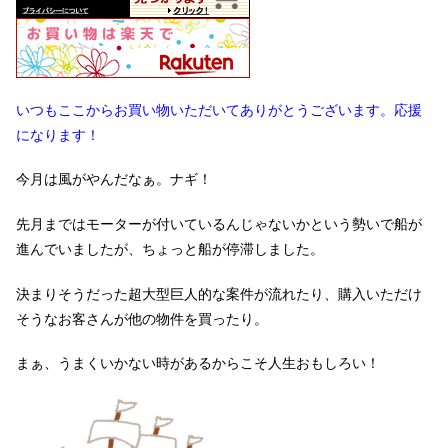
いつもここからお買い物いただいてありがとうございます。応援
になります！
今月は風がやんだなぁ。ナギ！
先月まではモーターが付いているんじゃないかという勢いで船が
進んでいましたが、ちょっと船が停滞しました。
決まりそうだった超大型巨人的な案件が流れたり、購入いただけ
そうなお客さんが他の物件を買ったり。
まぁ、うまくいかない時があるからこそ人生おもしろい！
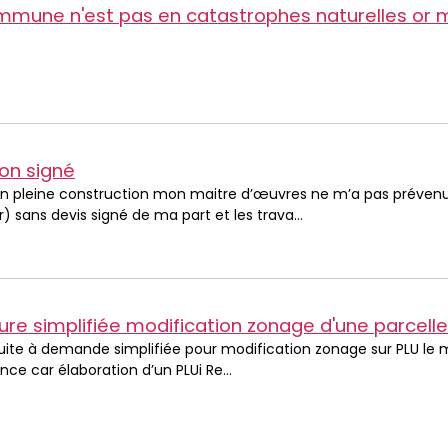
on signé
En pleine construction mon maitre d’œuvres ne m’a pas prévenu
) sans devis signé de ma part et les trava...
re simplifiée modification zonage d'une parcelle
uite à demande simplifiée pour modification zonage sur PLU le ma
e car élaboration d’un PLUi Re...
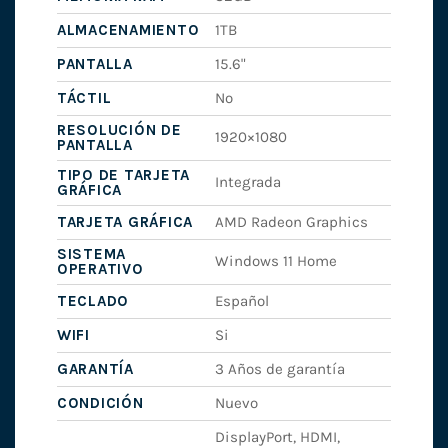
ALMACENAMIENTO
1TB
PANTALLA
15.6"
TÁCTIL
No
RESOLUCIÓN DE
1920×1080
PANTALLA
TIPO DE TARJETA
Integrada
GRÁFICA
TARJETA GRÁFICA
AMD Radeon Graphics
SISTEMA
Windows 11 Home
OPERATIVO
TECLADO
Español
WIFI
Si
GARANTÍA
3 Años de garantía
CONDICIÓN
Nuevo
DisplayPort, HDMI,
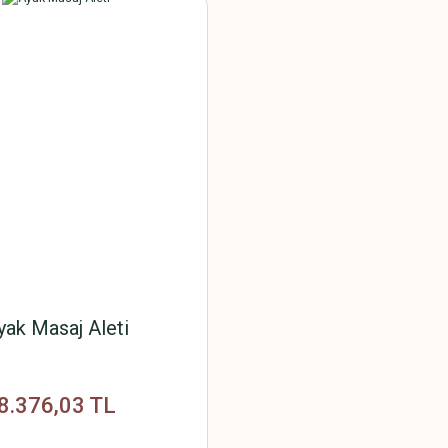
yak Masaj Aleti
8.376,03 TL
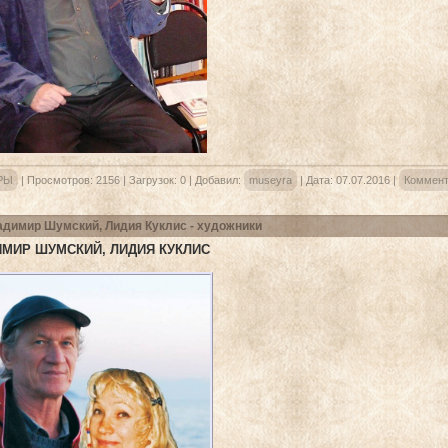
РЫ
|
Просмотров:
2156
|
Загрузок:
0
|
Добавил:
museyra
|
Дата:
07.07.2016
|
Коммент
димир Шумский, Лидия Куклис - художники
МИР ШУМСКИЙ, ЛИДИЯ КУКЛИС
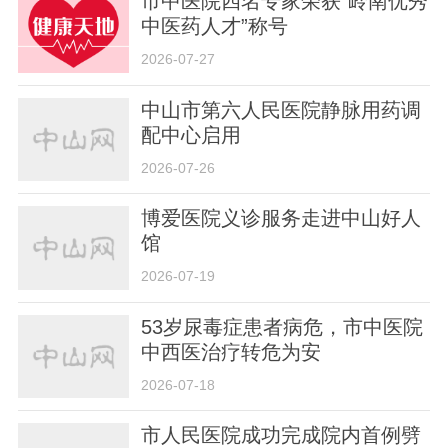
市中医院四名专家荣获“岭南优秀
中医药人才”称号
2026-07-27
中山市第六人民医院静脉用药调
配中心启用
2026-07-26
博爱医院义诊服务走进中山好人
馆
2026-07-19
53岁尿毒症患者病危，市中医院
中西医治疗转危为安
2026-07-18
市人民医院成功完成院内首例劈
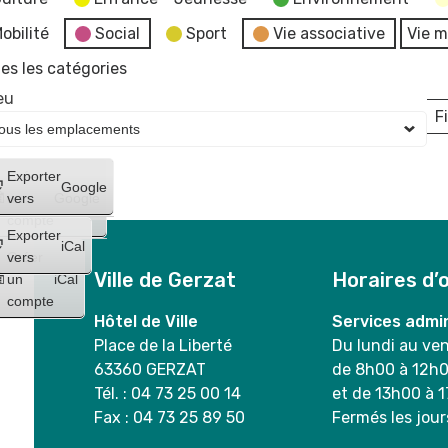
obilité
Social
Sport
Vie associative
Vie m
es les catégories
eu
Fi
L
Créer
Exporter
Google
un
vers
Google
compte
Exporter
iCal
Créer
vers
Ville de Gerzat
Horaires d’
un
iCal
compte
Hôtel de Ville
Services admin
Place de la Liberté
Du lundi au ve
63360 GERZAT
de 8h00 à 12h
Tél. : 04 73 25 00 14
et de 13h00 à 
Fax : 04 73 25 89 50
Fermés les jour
■ ■ ■ ■ ■
*Work request*: Please copy every entry exactly, without the pictures.

*Exercise answer*:
いつもここからお買い物いただいてありがとうございます。応援
になります！
今月は風がやんだなぁ。ナギ！
先月まではモーターが付いているんじゃないかという勢いで船が
進んでいましたが、ちょっと船が停滞しました。
決まりそうだった超大型巨人的な案件が流れたり、購入いただけ
そうなお客さんが他の物件を買ったり。
まぁ、うまくいかない時があるからこそ人生おもしろい！
on signé
En pleine construction mon maitre d’œuvres ne m’a pas prévenu
) sans devis signé de ma part et les trava...
re simplifiée modification zonage d'une parcelle
uite à demande simplifiée pour modification zonage sur PLU le ma
e car élaboration d’un PLUi Re...
ALMACENAMIENTO
1TB
PANTALLA
15.6"
TÁCTIL
No
RESOLUCIÓN DE
1920×1080
PANTALLA
TIPO DE TARJETA
Integrada
GRÁFICA
TARJETA GRÁFICA
AMD Radeon Graphics
SISTEMA
Windows 11 Home
OPERATIVO
TECLADO
Español
WIFI
Si
GARANTÍA
3 Años de garantía
CONDICIÓN
Nuevo
DisplayPort, HDMI,
yak Masaj Aleti
8.376,03 TL
РЫ
|
Просмотров:
2156
|
Загрузок:
0
|
Добавил:
museyra
|
Дата:
07.07.2016
|
Коммент
димир Шумский, Лидия Куклис - художники
МИР ШУМСКИЙ, ЛИДИЯ КУКЛИС
市中医院四名专家荣获“岭南优秀
中医药人才”称号
2026-07-27
中山市第六人民医院静脉用药调
配中心启用
2026-07-26
博爱医院义诊服务走进中山好人
馆
2026-07-19
53岁尿毒症患者病危，市中医院
中西医治疗转危为安
2026-07-18
市人民医院成功完成院内首例劈
obilité
Social
Sport
Vie associative
Vie m
es les catégories
eu
Fi
L
Créer
Exporter
Google
un
vers
Google
compte
Exporter
iCal
Créer
vers
Ville de Gerzat
Horaires d’
un
iCal
compte
Hôtel de Ville
Services admin
Place de la Liberté
Du lundi au ve
63360 GERZAT
de 8h00 à 12h
Tél. : 04 73 25 00 14
et de 13h00 à 
Fax : 04 73 25 89 50
Fermés les jour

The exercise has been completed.